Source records
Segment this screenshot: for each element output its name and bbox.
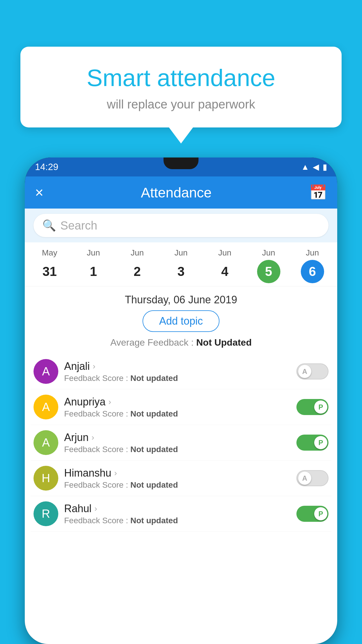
student-list-item[interactable]: AAnupriya ›Feedback Score : Not updatedP bbox=[31, 389, 331, 425]
calendar-day[interactable]: Jun3 bbox=[169, 248, 193, 283]
close-button[interactable]: × bbox=[35, 184, 43, 201]
student-list-item[interactable]: AArjun ›Feedback Score : Not updatedP bbox=[31, 425, 331, 461]
student-feedback: Feedback Score : Not updated bbox=[64, 374, 291, 383]
avatar: A bbox=[34, 395, 58, 419]
student-list-item[interactable]: RRahul ›Feedback Score : Not updatedP bbox=[31, 496, 331, 532]
screen-content: 🔍 Search May31Jun1Jun2Jun3Jun4Jun5Jun6 T… bbox=[25, 209, 337, 644]
student-list-item[interactable]: HHimanshu ›Feedback Score : Not updatedA bbox=[31, 461, 331, 496]
cal-month-label: Jun bbox=[306, 248, 319, 258]
chevron-right-icon: › bbox=[108, 397, 111, 407]
app-bar: × Attendance 📅 bbox=[25, 176, 337, 209]
student-name: Anjali › bbox=[64, 360, 291, 372]
attendance-toggle[interactable]: A bbox=[296, 363, 328, 379]
status-time: 14:29 bbox=[35, 162, 58, 172]
add-topic-button[interactable]: Add topic bbox=[143, 310, 219, 332]
student-list-item[interactable]: AAnjali ›Feedback Score : Not updatedA bbox=[31, 354, 331, 389]
student-info: Himanshu ›Feedback Score : Not updated bbox=[64, 467, 291, 490]
student-feedback: Feedback Score : Not updated bbox=[64, 480, 291, 490]
student-info: Anupriya ›Feedback Score : Not updated bbox=[64, 396, 291, 419]
student-info: Arjun ›Feedback Score : Not updated bbox=[64, 431, 291, 454]
cal-month-label: Jun bbox=[174, 248, 187, 258]
battery-icon: ▮ bbox=[323, 162, 327, 172]
search-icon: 🔍 bbox=[42, 219, 56, 232]
calendar-day[interactable]: Jun1 bbox=[82, 248, 105, 283]
bubble-subtitle: will replace your paperwork bbox=[44, 97, 318, 111]
cal-month-label: Jun bbox=[87, 248, 100, 258]
avg-feedback-label: Average Feedback : bbox=[110, 337, 196, 348]
cal-month-label: Jun bbox=[218, 248, 231, 258]
status-bar: 14:29 ▲ ◀ ▮ bbox=[25, 158, 337, 176]
calendar-day[interactable]: Jun2 bbox=[126, 248, 149, 283]
student-name: Himanshu › bbox=[64, 467, 291, 479]
toggle-thumb: P bbox=[314, 400, 327, 414]
calendar-day[interactable]: May31 bbox=[38, 248, 61, 283]
chevron-right-icon: › bbox=[93, 362, 95, 371]
chevron-right-icon: › bbox=[114, 468, 117, 478]
selected-date-label: Thursday, 06 June 2019 bbox=[25, 286, 337, 310]
student-feedback: Feedback Score : Not updated bbox=[64, 409, 291, 419]
app-bar-title: Attendance bbox=[141, 185, 212, 201]
chevron-right-icon: › bbox=[94, 504, 97, 513]
calendar-day[interactable]: Jun5 bbox=[257, 248, 280, 283]
calendar-strip: May31Jun1Jun2Jun3Jun4Jun5Jun6 bbox=[25, 242, 337, 286]
average-feedback: Average Feedback : Not Updated bbox=[25, 337, 337, 354]
cal-date-number: 3 bbox=[169, 260, 193, 283]
wifi-icon: ▲ bbox=[301, 162, 309, 172]
search-bar-container: 🔍 Search bbox=[25, 209, 337, 242]
student-info: Anjali ›Feedback Score : Not updated bbox=[64, 360, 291, 383]
attendance-toggle[interactable]: P bbox=[296, 399, 328, 415]
toggle-thumb: P bbox=[314, 507, 327, 520]
calendar-icon[interactable]: 📅 bbox=[309, 184, 327, 201]
bubble-title: Smart attendance bbox=[44, 64, 318, 92]
student-info: Rahul ›Feedback Score : Not updated bbox=[64, 503, 291, 525]
status-icons: ▲ ◀ ▮ bbox=[301, 162, 327, 172]
speech-bubble-container: Smart attendance will replace your paper… bbox=[20, 47, 342, 127]
cal-date-number: 31 bbox=[38, 260, 61, 283]
attendance-toggle[interactable]: P bbox=[296, 435, 328, 451]
avatar: R bbox=[34, 501, 58, 526]
student-feedback: Feedback Score : Not updated bbox=[64, 516, 291, 525]
cal-date-number: 2 bbox=[126, 260, 149, 283]
student-feedback: Feedback Score : Not updated bbox=[64, 445, 291, 454]
avg-feedback-value: Not Updated bbox=[196, 337, 252, 348]
attendance-toggle[interactable]: P bbox=[296, 506, 328, 522]
speech-bubble: Smart attendance will replace your paper… bbox=[20, 47, 342, 127]
cal-month-label: May bbox=[42, 248, 57, 258]
avatar: A bbox=[34, 359, 58, 384]
toggle-thumb: P bbox=[314, 436, 327, 449]
calendar-day[interactable]: Jun6 bbox=[301, 248, 324, 283]
avatar: H bbox=[34, 466, 58, 491]
avatar: A bbox=[34, 430, 58, 455]
search-placeholder: Search bbox=[60, 219, 97, 232]
toggle-thumb: A bbox=[298, 472, 311, 485]
student-name: Rahul › bbox=[64, 503, 291, 515]
cal-date-number: 6 bbox=[301, 260, 324, 283]
cal-month-label: Jun bbox=[262, 248, 275, 258]
toggle-thumb: A bbox=[298, 365, 311, 378]
cal-month-label: Jun bbox=[131, 248, 144, 258]
student-name: Anupriya › bbox=[64, 396, 291, 408]
phone-frame: 14:29 ▲ ◀ ▮ × Attendance 📅 🔍 Search bbox=[25, 158, 337, 644]
student-name: Arjun › bbox=[64, 431, 291, 444]
student-list: AAnjali ›Feedback Score : Not updatedAAA… bbox=[25, 354, 337, 532]
attendance-toggle[interactable]: A bbox=[296, 470, 328, 486]
chevron-right-icon: › bbox=[92, 433, 94, 442]
calendar-day[interactable]: Jun4 bbox=[213, 248, 236, 283]
signal-icon: ◀ bbox=[313, 162, 319, 172]
add-topic-section: Add topic bbox=[25, 310, 337, 337]
notch bbox=[164, 158, 198, 169]
search-bar[interactable]: 🔍 Search bbox=[34, 214, 328, 237]
cal-date-number: 5 bbox=[257, 260, 280, 283]
cal-date-number: 1 bbox=[82, 260, 105, 283]
cal-date-number: 4 bbox=[213, 260, 236, 283]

#### GOAL OF THE EXERCISE:
Select all lines with the word "container" from the entries above.

#### ANSWER TO THIS PROBLEM:
search-bar-container: 🔍 Search bbox=[25, 209, 337, 242]
speech-bubble-container: Smart attendance will replace your paper… bbox=[20, 47, 342, 127]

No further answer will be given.